Evidence of potential bed bug insecticide resistance in gene mutation

A global infestation of bed bugs after World War II was nearly eradicated in the 1950s with the use of the pesticide dichloro-diphenyl-trichloroethane, commonly known as DDT, a chemical that has since been banned. Since then, this urban pest has been enjoying a resurgence in populations globally and has displayed resistance to an array of insecticides used for their control.

A study published in the Journal of Medical Entomology detailed how a team of Virginia Tech researchers, led by urban entomologist Warren Booth, discovered a gene mutation that could contribute to that insecticide resistance.

The findings came as a result of a study Booth set up for graduate student Camille Block as a means to build up her molecular research skills.

“It was purely a fishing expedition,” said Booth, the Joseph R. and Mary W. Wilson Urban Entomology Associate Professor in the College of Agriculture and Life Sciences.

But Booth had a good idea about where the best fish were swimming and knew where to cast a line.

Specializing in urban pests, Booth was already aware of a gene mutation in the nerve cells of German cockroaches and white flies that confers their resistance to insecticides. Booth suggested that Block analyze one bed bug as a sample from each of the 134 unique populations of bed bugs, which were collected by pest control companies in North America from 2008-22, to see if they had the same cell mutations. Two bugs from two separate populations did.

“It [the discovery] was literally my last 24 samples,” said Block, who is studying entomology and is an affiliate with the Invasive Species Collaborative. “I’ve never done any kind of molecular work before, so getting all these molecular skills was super important.”

Due to the genetic uniformity within bed bug infestations resulting from extensive inbreeding, one specimen per sample is generally representative of that population. But Booth wanted to make sure Block had actually discovered the mutation, so they examined all specimens in the two identified populations.

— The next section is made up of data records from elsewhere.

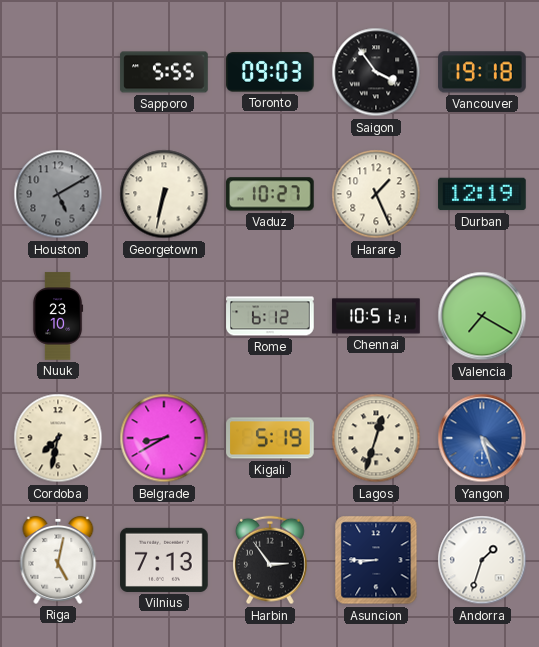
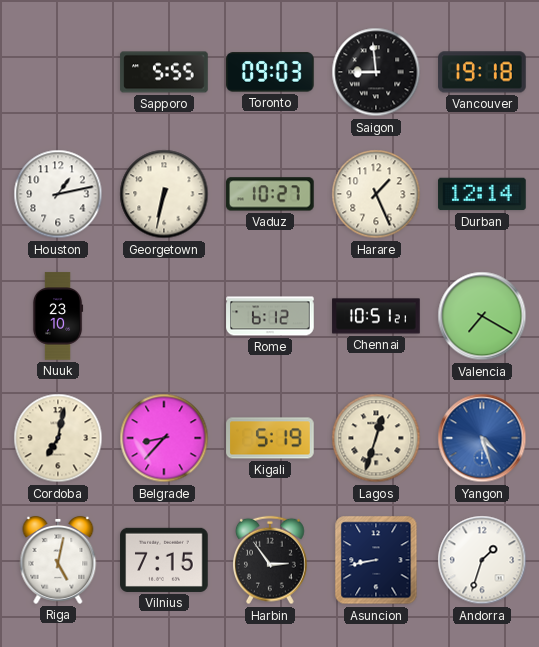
Saigon: 3:54 -> 8:59
Houston: 5:10 -> 1:13
Houston dial: grey -> white
Durban: 12:19 -> 12:14
Cordoba: 7:32 -> 7:02
Belgrade: 8:40 -> 8:37
Vilnius: 7:13 -> 7:15
Asuncion: 8:45 -> 8:43
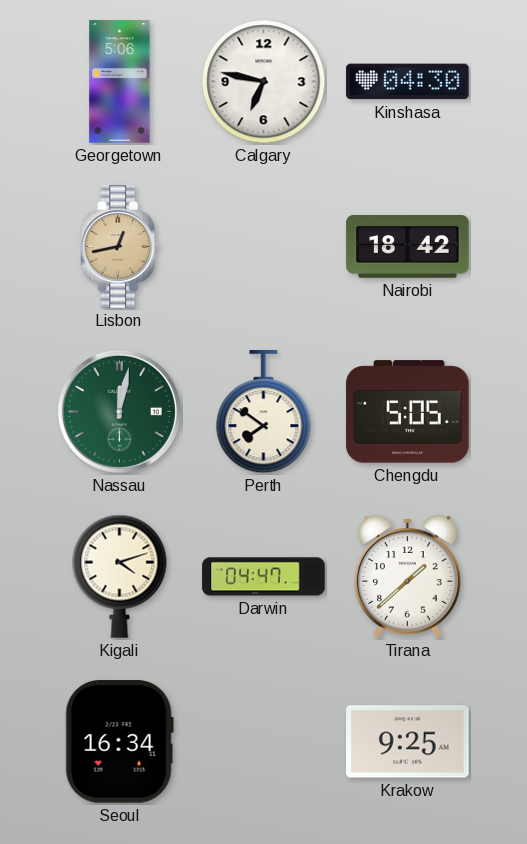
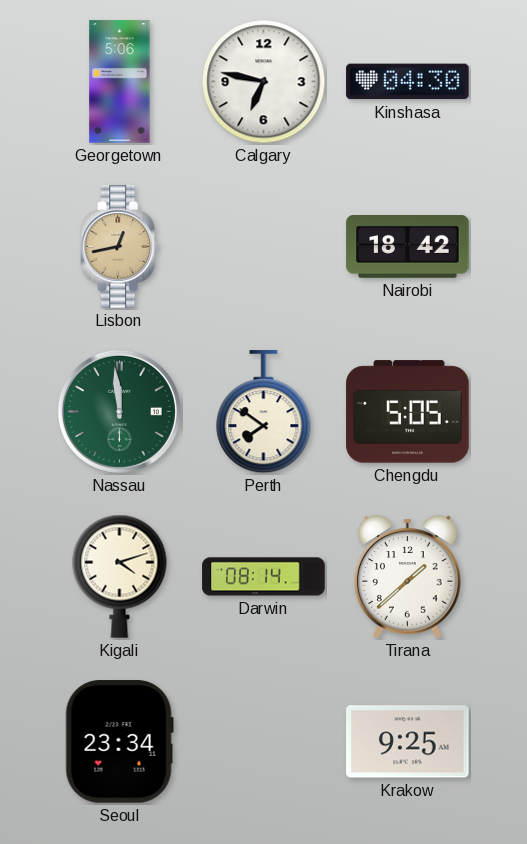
Nassau: 12:02 -> 11:59
Darwin: 04:47 -> 08:14
Seoul: 16:34 -> 23:34
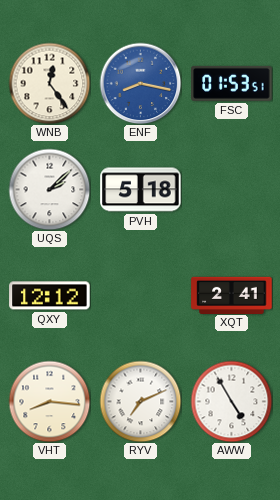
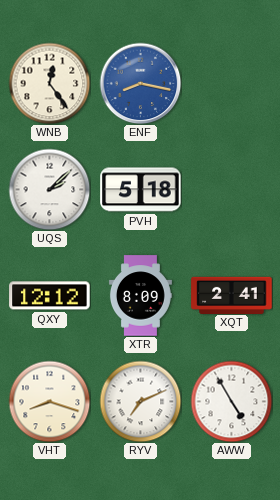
FSC: 01:53 -> none
XTR: none -> 8:09
VHT: 8:16 -> 8:18
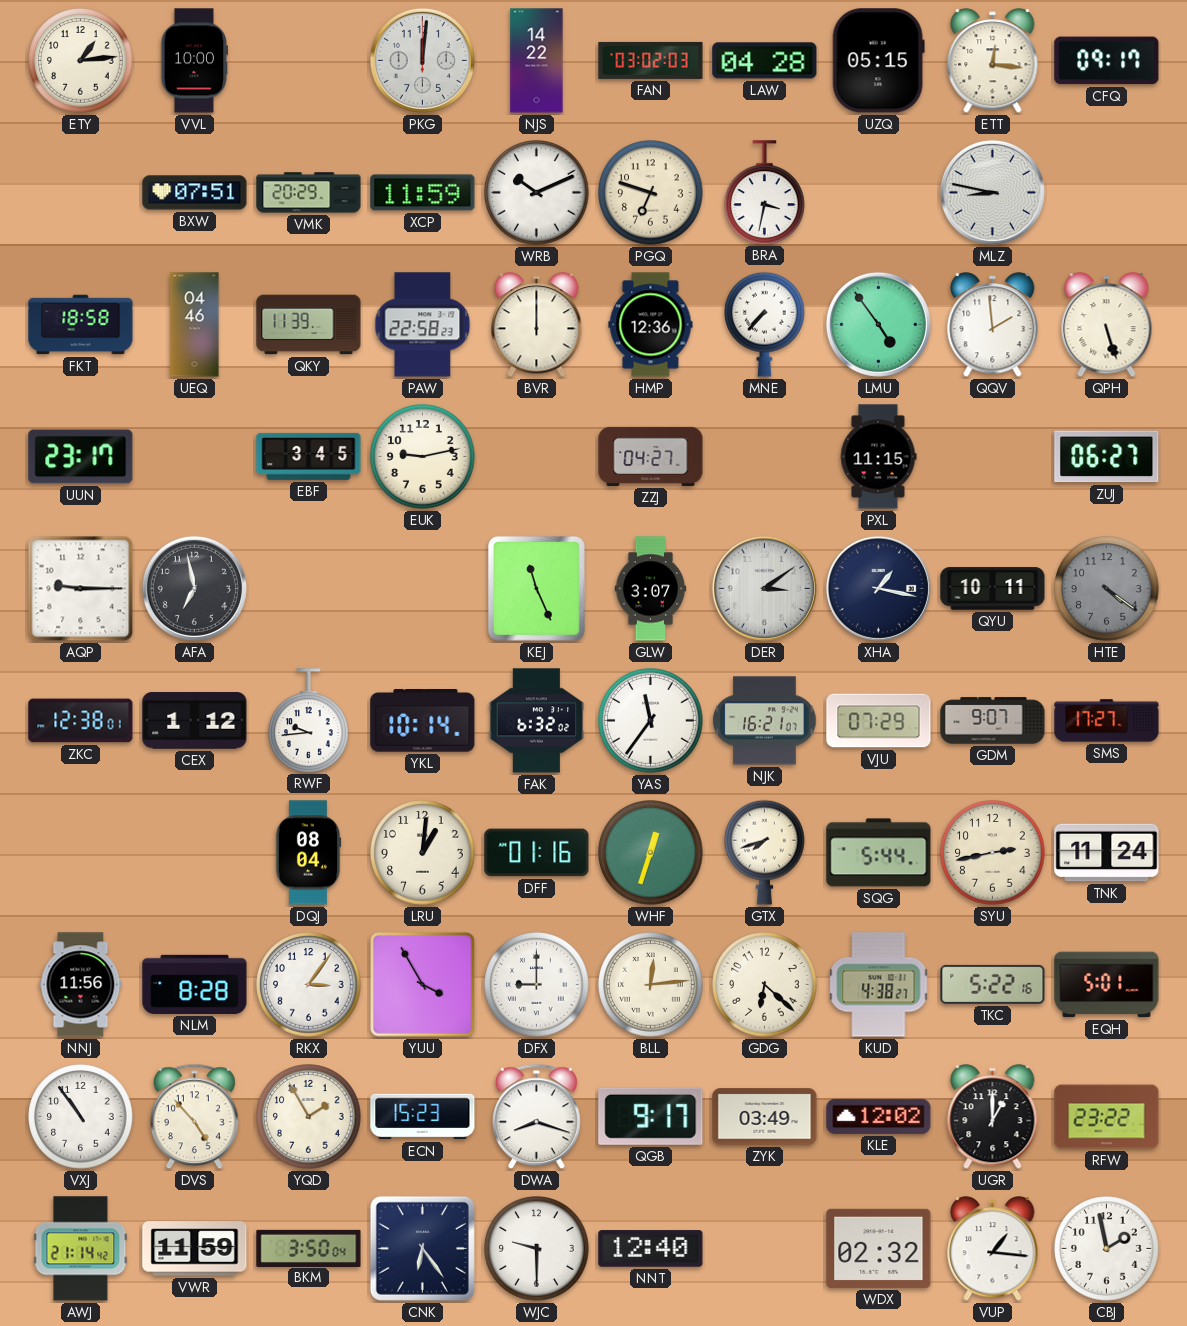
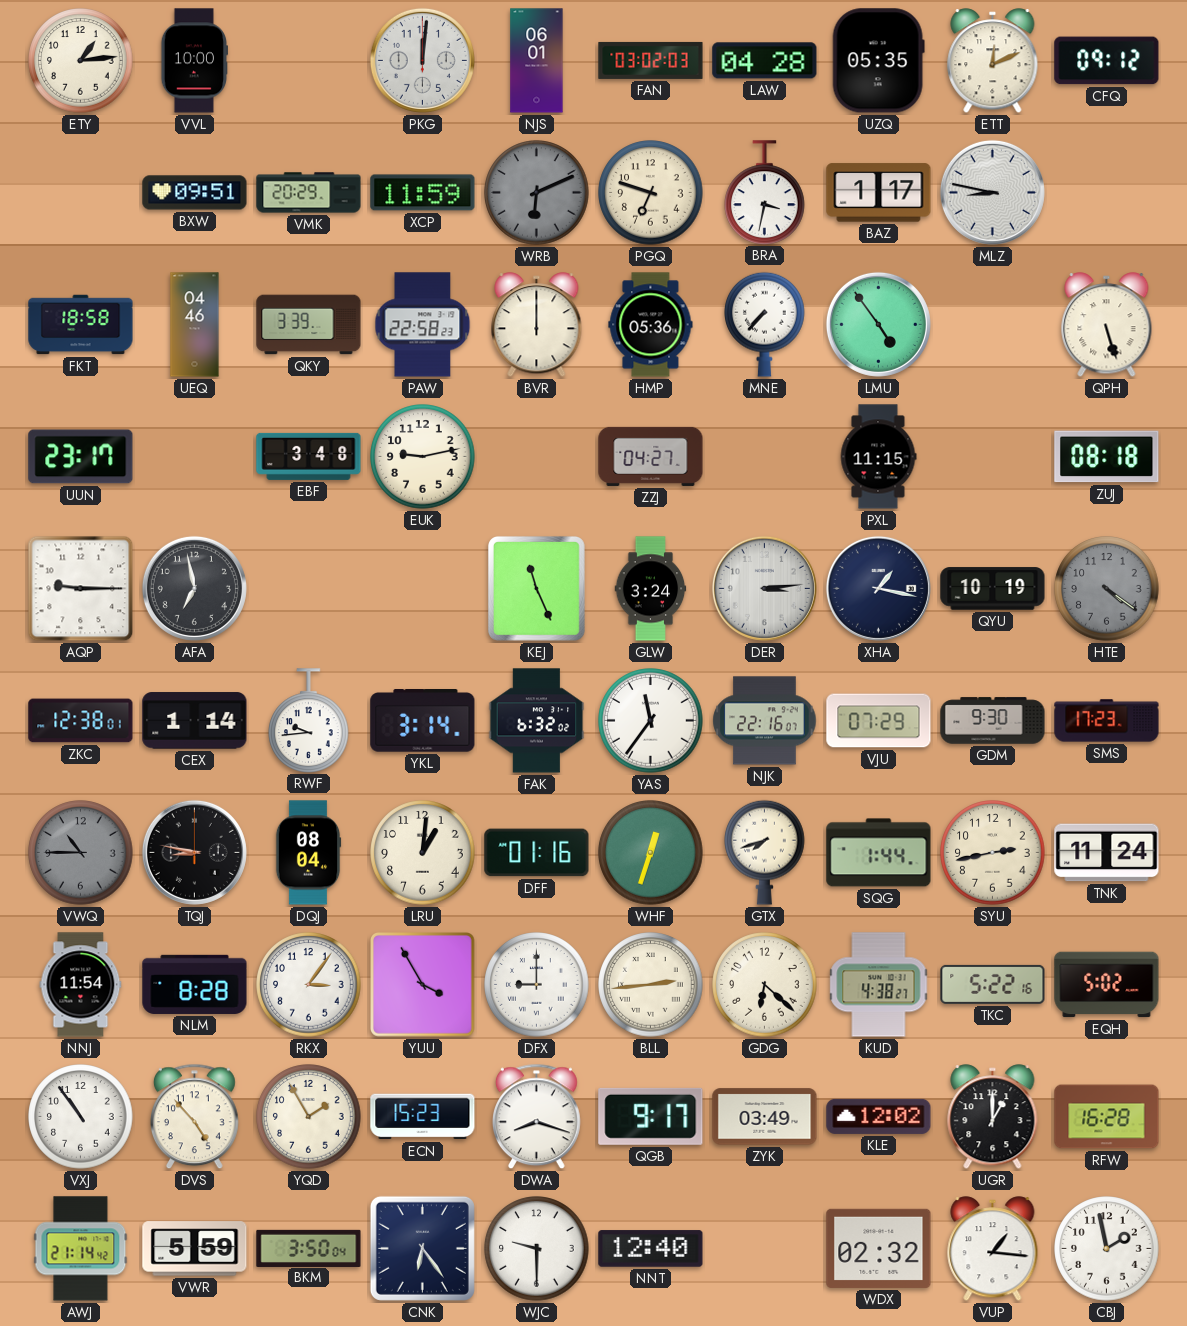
NJS: 14:22 -> 06:01
UZQ: 05:15 -> 05:35
ETT: 12:16 -> 12:11
CFQ: 09:17 -> 09:12
BXW: 07:51 -> 09:51
WRB: 10:11 -> 6:11
WRB dial: white -> grey
BAZ: none -> 1:17
QKY: 11:39 -> 3:39
HMP: 12:36 -> 05:36
QQV: 1:59 -> none
EBF: 3:45 -> 3:48
ZUJ: 06:27 -> 08:18
GLW: 3:07 -> 3:24
DER: 3:09 -> 3:14
QYU: 10:11 -> 10:19
CEX: 1:12 -> 1:14
YKL: 10:14 -> 3:14
NJK: 16:21 -> 22:16
GDM: 9:07 -> 9:30
SMS: 17:27 -> 17:23
VWQ: none -> 10:45
TQJ: none -> 8:47
SQG: 5:44 -> 1:44
NNJ: 11:56 -> 11:54
BLL: 12:14 -> 2:44
EQH: 5:01 -> 5:02
RFW: 23:22 -> 16:28
VWR: 11:59 -> 5:59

“When we went back and screened multiple individuals from the two populations, every one of them had the mutations,” Booth said. “So they were fixed for these mutations, and it’s the same mutation that we find in German cockroaches.”

Through his work with German cockroaches, Booth knows that their resistance to insecticides is from a gene mutation in the cells of the nervous system and these mechanisms are environmentally driven.

“There is a gene that’s known as the Rdl gene. It’s been identified in a lot of other pest species, and it’s associated with resistance to an insecticide called dieldrin,” said Booth, an affiliate of the Fralin Life Sciences Institute. “That mutation is throughout all of the German cockroaches. We’re not finding populations without that mutation, which is kind of amazing.”

According to Booth, fipronil and dieldrin — pesticides that have proven effective against bed bugs in the laboratory — have the same mode of action, so the mutation theoretically enables the pests to be resistant to both pesticides. Dieldrin has been banned since the 1990s, but fipronil is currently used in spot treatments for dog and cat flea control — not to control bed bugs.

Booth suspects that many pet owners who use fipronil spot treatment on their animals allow their dogs or cats to sleep with them, which exposes their bedding to fipronil residue. If any bed bugs came into that environment, they would have been subjected to the fipronil inadvertently and then selected for that mutation in the population.

“We don’t know if that mutation is novel and it popped up after that, or in that time frame, or whether it was occurring in populations 100 years ago,” Booth said.

The next step is to cast a wider net and look for those mutations in different regions of the world, particularly Europe, as well as different time periods in museum specimens, because bed bugs have been around for over a million years.

In November 2024, the Booth lab was the first to successfully sequence the entire common bed bug genome.

“This is the first time that the bug genome has been sequenced,” Booth said. “Now that we have that, we can go to these museum specimens.”

Booth pointed out that the problem with museum DNA is it degrades really quickly in the small fragments, but now that researchers have chromosome-level templates, they can take those fragments and align them back to those chromosomes and reconstruct genes and genomes.

Booth points out that his lab works with pest control companies, so their genetic sequencing efforts may help them gain a better understanding of where bed bugs are located globally and how to help in eradicating them.

Now that Block has honed her molecular skills, she is excited to continue her work with urban evolution.

“I love evolution. I think it is so interesting,” Block said. “People feel more connected to these urban species, and I think it’s easier to get people interested in bed bugs as it is something they may have personally experienced.”

Lindsay Miles, a postdoctoral fellow in the Department of Entomology, was another Virginia Tech member of Booth’s research team.